Computers suitable for the execution of a computer program include, by way of example, special purpose microprocessors or another kind of specifically configured central processing unit. A central processing unit according to this disclosure may receive instructions and data from a read-only memory or a random-access memory or both. Elements of a computer may include one or more central processing units for performing or executing instructions and one or more memory devices for storing instructions and data. A computer may also include, or be operatively coupled to receive, data from or transfer data to, or both, one or more mass storage devices for storing data, such as magnetic, magneto-optical disks, or optical disks. However, a computer need not have such devices. Moreover, a computer can be embedded in another device, such as a mobile telephone, a personal digital assistant (PDA), a laptop computer, a desktop computer, a television, a mobile audio or video player, a game console, a Global Positioning System (GPS), an assisted Global Positioning System (AGPS) receiver, a portable storage device, such as a universal serial bus (USB) flash drive, to name just a few.
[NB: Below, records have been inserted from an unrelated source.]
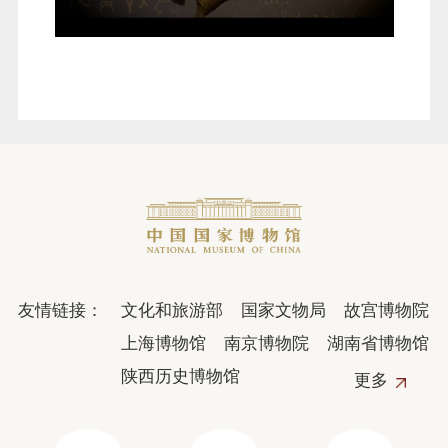
友情链接：
文化和旅游部
国家文物局
故宫博物院
上海博物馆
南京博物院
湖南省博物馆
陕西历史博物馆
更多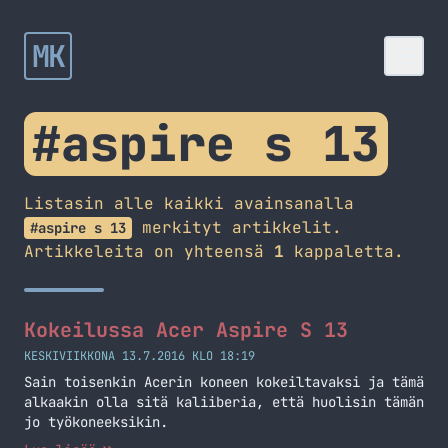
MK
#aspire s 13
Listasin alle kaikki avainsanalla
merkityt artikkelit.
#aspire s 13
Artikkeleita on yhteensä
1
kappaletta.
Kokeilussa Acer Aspire S 13
KESKIVIIKKONA 13.7.2016 KLO 18:19
Sain toisenkin Acerin koneen kokeiltavaksi ja tämä
alkaakin olla sitä kaliiberia, että huolisin tämän
jo työkoneeksikin.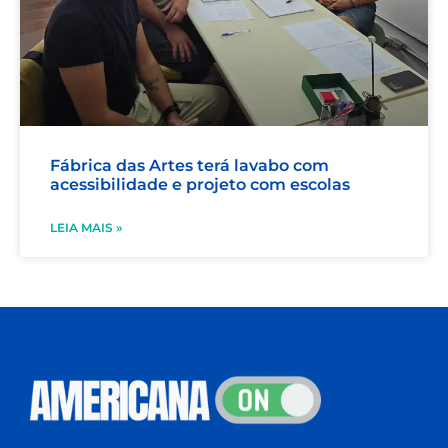
Fábrica das Artes terá lavabo com
acessibilidade e projeto com escolas
LEIA MAIS »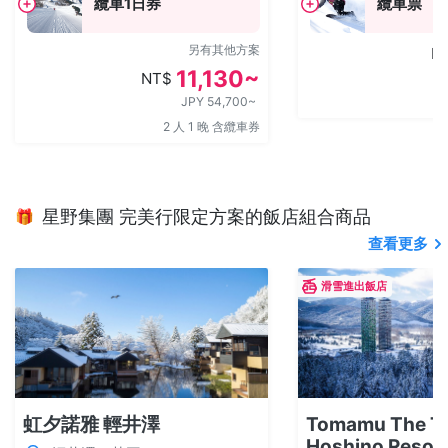
纜車1日券
纜車票
另有其他方案
N
11,130~
NT$
JPY 54,700~
2 人 1 晚 含纜車券
星野集團 完美行限定方案的飯店組合商品
🎁
查看更多
滑雪進出飯店
虹夕諾雅 輕井澤
Tomamu The T
Hoshino Resor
Computer-readable media suitable for storing computer program instructions and data may include all forms of non-volatile memory, media and memory devices, including by way of example, semiconductor memory devices, such as EPROM, EEPROM, and flash memory devices; magnetic disks, such as internal hard disks or removable disks; magneto-optical disks; and CD-ROM and DVD-ROM disks. The processor and the memory can be supplemented by, or incorporated in, special purpose logic circuitry.

To provide for interaction with a user, embodiments of the subject matter described in this disclosure can be implemented on a computer having a display device, such as a CRT (cathode ray tube), LCD (liquid crystal display) monitor or other suitable display device for displaying information to the user and one or more input devices (e.g., a keyboard and a pointing device, such as a mouse or a trackball) by which the user can provide input to the computer. Other kinds of devices can be used to provide for interaction with a user as well such as, for example, feedback provided to the user can be any form of sensory feedback, such as visual feedback, auditory feedback, or tactile feedback; and input from the user can be received in any form, including acoustic, speech, or tactile input. In addition, a computer can interact with a user by sending documents to and receiving documents from a device that is used by the user; for example, by sending web pages to a web browser on a user's device in response to requests received from the web browser.

Implementations of the subject matter described herein can be implemented in a computing system that includes a back-end component, such as a data server, or that includes a middleware component, such as an application server, or that includes a front-end component, such as a client computer having a graphical user interface or a Web browser through which a user can interact with an implementation of the subject matter described in this disclosure, or any combination of one or more such back-end, middleware, or front-end components. The components of the system can be interconnected by any form or medium of digital data communication, such as a communication network. Examples of communication networks include a local area network (LAN) and a wide area network (WAN), such as the Internet.

The computing system can include clients and servers. A client and server may be co-located and/or remote from each other, and they may interact through one or more of a wired and wireless communication network. The relationship of client and server arises by virtue of computer programs running on the respective computers and having a client-server relationship to each other. In some implementations, a server transmits data, such as an HTML page, to a user device, such as for purposes of displaying data to and receiving user input from a user interacting with the user device, which acts as a client. Data generated at the user device, such as a result of the user interaction, can be received from the user device at the server.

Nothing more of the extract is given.